Eador Masters of the Broken World

But its cardinal sin is that for a game about building an empire, I felt very little connection to my kingdoms. Hero units have no personality nor history, existing solely as character classes — Warrior, Scout, Wizard and Commander — to lead the player's armies. They feel like little more than pieces on a board, whereas the games Eador's developers cite as influences have unique heroes with names and backgrounds that help their worlds feel more alive. And because each shard is its own map rather than one large world, I never felt there was much of a connected identity aside from certain bonuses I could import from one conquest to the next. 

It's not entirely a lost cause. It can actually be quite charming. If the player's army is strong enough, provinces are more receptive to negotiating their surrender or allegiance. Each factor responds differently to the player, and often through humorous dialog. The game in general is full of witty writing. Even the player's choices to diplomatic talks or the numerous random events can elicit laughter. It's possible to be a downright lunatic to both one's subjects and enemies.

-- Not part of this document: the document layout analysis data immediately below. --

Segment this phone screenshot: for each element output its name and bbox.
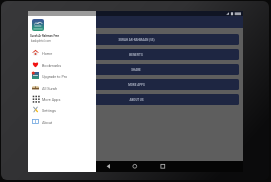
staticText: Settings — [42, 108, 56, 112]
button[interactable]: SURAH AR-RAHMAAN (55) — [33, 34, 239, 45]
staticText: SURAH AR-RAHMAAN (55) — [118, 38, 155, 42]
button[interactable]: ABOUT US — [33, 94, 239, 105]
button[interactable]: Settings — [28, 104, 96, 115]
staticText: Home — [42, 51, 53, 55]
staticText: Surah Ar Rahman Free — [30, 34, 60, 37]
button[interactable]: All Surah — [28, 82, 96, 93]
staticText: Upgrade to Pro — [42, 74, 68, 78]
staticText: More Apps — [42, 97, 61, 101]
staticText: About — [42, 120, 53, 124]
button[interactable]: SHARE — [33, 64, 239, 75]
staticText: Bookmarks — [42, 63, 62, 67]
staticText: MORE APPS — [128, 83, 145, 87]
button[interactable]: Upgrade to Pro — [28, 70, 96, 81]
button[interactable]: Bookmarks — [28, 59, 96, 70]
staticText: ABOUT US — [129, 98, 144, 102]
button[interactable]: BENEFITS — [33, 49, 239, 60]
staticText: SHARE — [131, 68, 141, 72]
staticText: All Surah — [42, 86, 57, 90]
button[interactable]: Home — [28, 47, 96, 58]
staticText: kaalqohtol.com — [31, 39, 51, 42]
button[interactable]: MORE APPS — [33, 79, 239, 90]
staticText: BENEFITS — [129, 53, 143, 57]
button[interactable]: More Apps — [28, 93, 96, 104]
button[interactable]: About — [28, 116, 96, 127]
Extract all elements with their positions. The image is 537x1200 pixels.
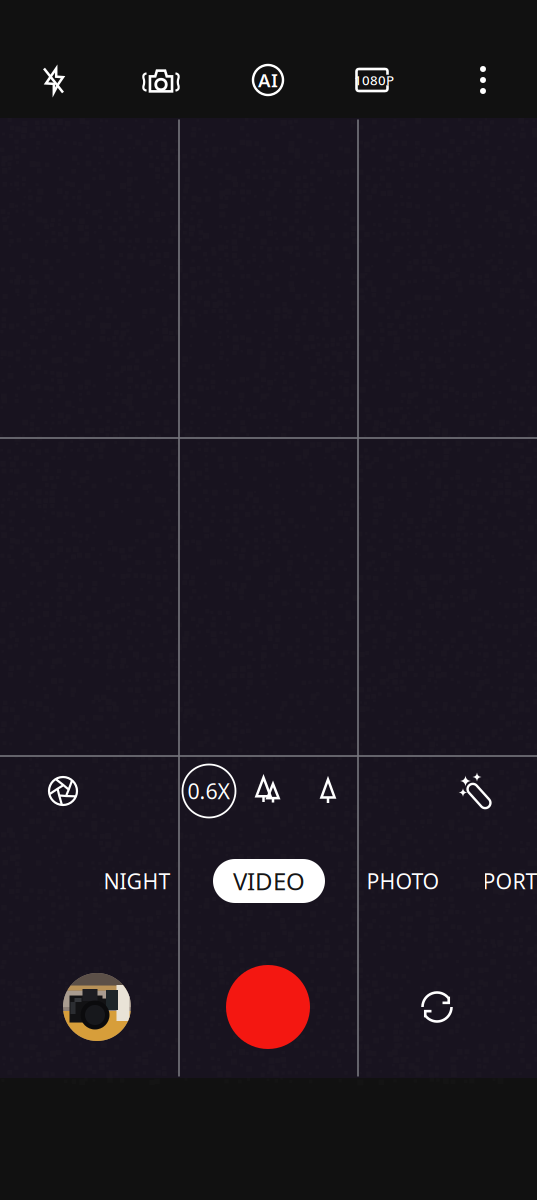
button[interactable]: NIGHT xyxy=(104,859,170,903)
staticText: 1080P xyxy=(354,71,394,89)
button[interactable]: 0.6X xyxy=(182,764,236,818)
button[interactable]: Aperture xyxy=(43,771,83,811)
button[interactable]: Gallery xyxy=(63,973,131,1041)
button[interactable]: Ultra wide xyxy=(248,771,288,811)
button[interactable]: More options xyxy=(463,60,503,100)
staticText: 0.6X xyxy=(188,777,230,805)
button[interactable]: Record xyxy=(226,965,310,1049)
button[interactable]: Filters xyxy=(453,769,495,811)
button[interactable]: Resolution 1080P xyxy=(352,60,398,100)
button[interactable]: VIDEO xyxy=(213,859,325,903)
staticText: PORTRAIT xyxy=(482,867,537,895)
button[interactable]: AI mode xyxy=(248,60,288,100)
staticText: NIGHT xyxy=(104,867,170,895)
button[interactable]: Wide xyxy=(308,771,348,811)
button[interactable]: Stabilization xyxy=(138,61,184,101)
staticText: VIDEO xyxy=(233,865,305,897)
button[interactable]: Flash off xyxy=(34,60,74,100)
staticText: AI xyxy=(258,68,278,92)
staticText: PHOTO xyxy=(366,867,440,895)
button[interactable]: Switch camera xyxy=(414,984,460,1030)
button[interactable]: PORTRAIT xyxy=(482,859,537,903)
button[interactable]: PHOTO xyxy=(366,859,440,903)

And the choices made affect the player's alignment, as well. Acquiescing to a troll's demand and sending a cart full of children in order to appease its belly may not win the favor of the people but will certainly affect the composition of your army as each unit also has its own alignment. The route taken will even alter the player's title, icon, and reputation amongst the provincial factions and demigods.

There is a decent amount of strategy on the campaign maps despite my earlier concerns. Money is tight, and heroes, hero resurrections (there is no permadeath), equipment, diplomacy and more can be quite expensive. As only the heros are capable of leading armies, and with their purchase so prohibitive, it's not possible to overrun the map with swarms of troops. And if I wasn't careful about my positioning, I could — and did on an embarassing number of occasions — found myself trapped behind enemy lines with a crippled army. Thanks to the campaign movement mechanic, this often lead to certain death. When I was too afraid to venture beyond the boundaries of my own territories, I could explore each province for ancient dwellings, creating more opportunities for random events and experience. Furthermore, only one building can be constructed for the entire shard per turn, adding to the dilemma of choice.

Eador Masters of the Broken World

It's a pretty game when it wants to be, too. The campaign map is full of vibrancy and set against a quite literal stellar background. With a generation in love with realism and darker splashes of color, Eador is a sight for sore eyes.

Unfortunately, its other modes bring down whatever high I had. The Custom game mode allows for randomized matches, though without the ability to vie for control of multiple shards it's missing what made Eador interesting in the first place. Its online mode not only requires a separate account from Steam, but the serial key to be entered each time. If that wasn't irritating enough, the only form of multiplayer action is the game's combat. It has no co-operative or competitive campaign. Players simply select what units they want, outfit them with equipment and abilities using a pool of points, and hack away at each other in some of the least inspiring battles I've played from a turn-based strategy game.

Overall, I like what Snowbird Games was trying to do with its shard mechanic. The galactic tug of war for them is grand, I only wish its execution on the ground was more engaging. As it stands, I just don't care about my empire or its citizens. It doesn't have the same kind of visual growth or personality that has made me so invested in its brethren. On the other hand, the writing of the random events and dialog is so amusing I want to keep playing just for them. But at the end of the day, there are simply better alternatives to scratch that Masters of Magic itch.

A copy of Eador: Masters of the Broken World was provided to us for review by the publisher.